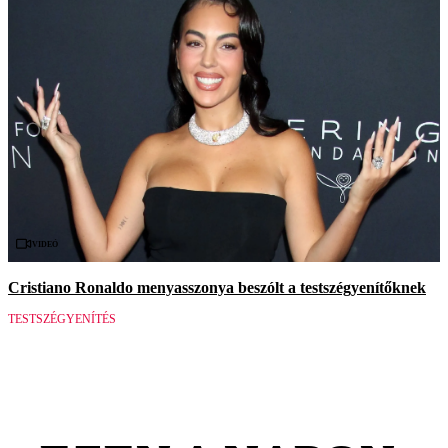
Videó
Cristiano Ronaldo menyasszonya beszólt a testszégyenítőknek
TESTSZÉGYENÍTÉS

...

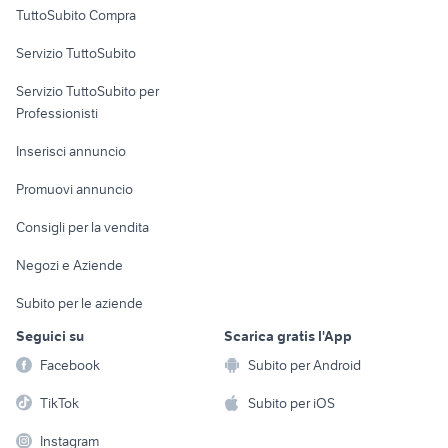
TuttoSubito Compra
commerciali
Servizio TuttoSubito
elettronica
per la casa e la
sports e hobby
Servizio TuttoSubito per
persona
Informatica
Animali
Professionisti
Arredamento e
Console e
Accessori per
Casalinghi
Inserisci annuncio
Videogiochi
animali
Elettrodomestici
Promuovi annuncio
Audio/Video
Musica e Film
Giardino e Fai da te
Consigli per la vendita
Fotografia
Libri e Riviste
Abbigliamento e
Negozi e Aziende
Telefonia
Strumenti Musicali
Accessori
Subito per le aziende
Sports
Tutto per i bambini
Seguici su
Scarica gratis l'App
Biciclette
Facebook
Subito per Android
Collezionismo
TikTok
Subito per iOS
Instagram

### Task details
Collect the complete line wherever the string "Servizio" appears in the records.

### Expected output
Servizio TuttoSubito
Servizio TuttoSubito per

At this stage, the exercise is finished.